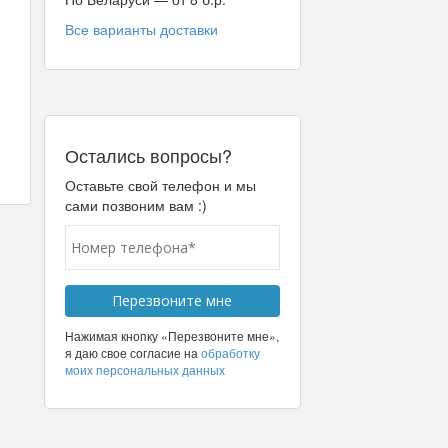
Все варианты доставки
Остались вопросы?
Оставьте свой телефон и мы
сами позвоним вам :)
Нажимая кнопку «Перезвоните мне»,
я даю свое согласие на
обработку
моих персональных данных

::::::

▶ **TASK DETAILS**
Only the last part of the records is wanted. Repeat it exactly, beginning at the line containing "Остались вопросы?" and ending at the final line.

▶ **SOLUTION FOR THIS EXERCISE**
Остались вопросы?
Оставьте свой телефон и мы
сами позвоним вам :)
Нажимая кнопку «Перезвоните мне»,
я даю свое согласие на
обработку
моих персональных данных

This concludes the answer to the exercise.